_Task statement_.
Below are entries; count each line that holds the word "білий" and report the number without any other words.

_Data listing_.
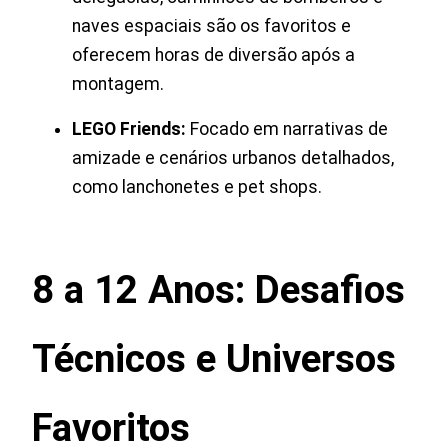
naves espaciais são os favoritos e
oferecem horas de diversão após a
montagem.
LEGO Friends:
Focado em narrativas de
amizade e cenários urbanos detalhados,
como lanchonetes e pet shops.
8 a 12 Anos: Desafios
Técnicos e Universos
Favoritos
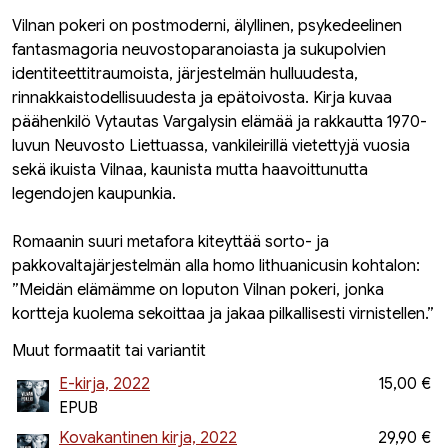
Vilnan pokeri on postmoderni, älyllinen, psykedeelinen
fantasmagoria neuvostoparanoiasta ja sukupolvien
identiteettitraumoista, järjestelmän hulluudesta,
rinnakkaistodellisuudesta ja epätoivosta. Kirja kuvaa
päähenkilö Vytautas Vargalysin elämää ja rakkautta 1970-
luvun Neuvosto Liettuassa, vankileirillä vietettyjä vuosia
sekä ikuista Vilnaa, kaunista mutta haavoittunutta
legendojen kaupunkia.
Romaanin suuri metafora kiteyttää sorto- ja
pakkovaltajärjestelmän alla homo lithuanicusin kohtalon:
”Meidän elämämme on loputon Vilnan pokeri, jonka
kortteja kuolema sekoittaa ja jakaa pilkallisesti virnistellen.”
Muut formaatit tai variantit
E-kirja, 2022
15,00 €
EPUB
Kovakantinen kirja, 2022
29,90 €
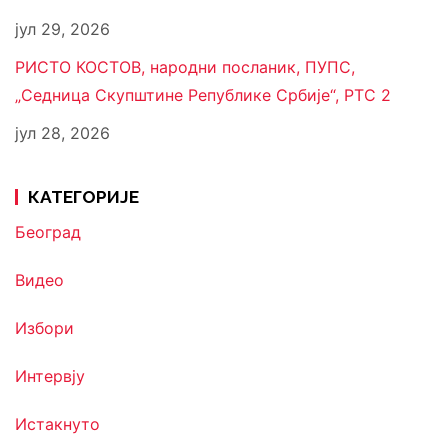
јул 29, 2026
РИСТО КОСТОВ, народни посланик, ПУПС,
„Седница Скупштине Републике Србије“, РТС 2
јул 28, 2026
КАТЕГОРИЈЕ
Београд
Видео
Избори
Интервју
Истакнуто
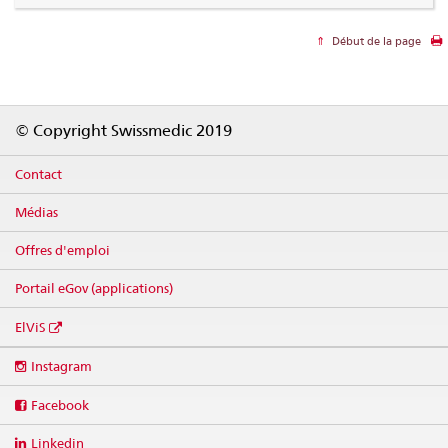
Début de la page
Footer
© Copyright Swissmedic 2019
Contact
Médias
Offres d'emploi
Portail eGov (applications)
ElViS
Social
Instagram
media
links
Facebook
Linkedin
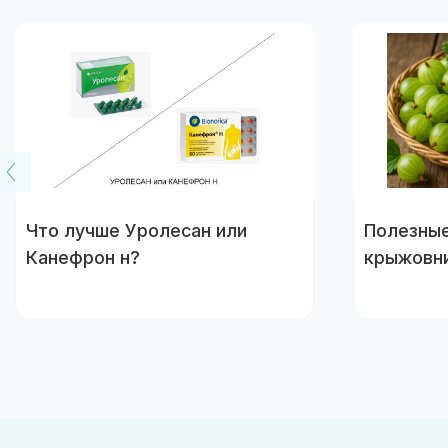
Что лучше Уролесан или
Полезные
Канефрон н?
крыжовн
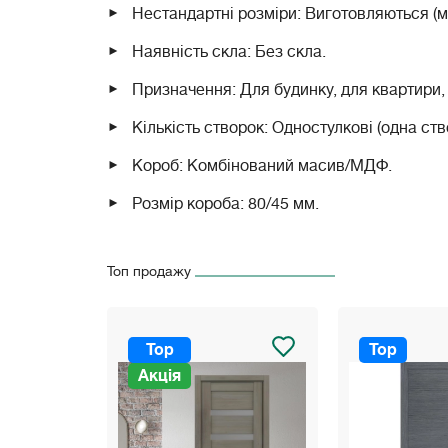
Нестандартні розміри: Виготовляються (м
Наявність скла: Без скла.
Призначення: Для будинку, для квартири, 
Кількість створок: Одностулкові (одна ств
Короб: Комбінований масив/МДФ.
Розмір короба: 80/45 мм.
Петлі: Петлі метелик RDA 100*3 Eurocent
хром, білий, чорний).
Топ продажу
Замки: AGB Evolution (Нікель чи чорний), 
для легкого закривання.
Top
Top
Розширювач: 100 мм — для стін товщиною
Акція
Колір: Білий матовий, білий ясен, сірий с
Гарантія: 5 років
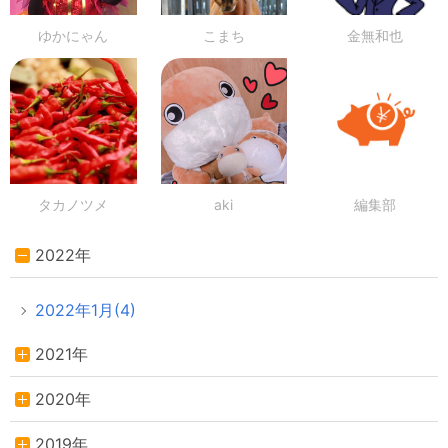
ゆかにゃん
こまち
金無和也
タカノツメ
aki
編集部
2022年
2022年1月(4)
2021年
2020年
2019年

_Solution for this problem_.
2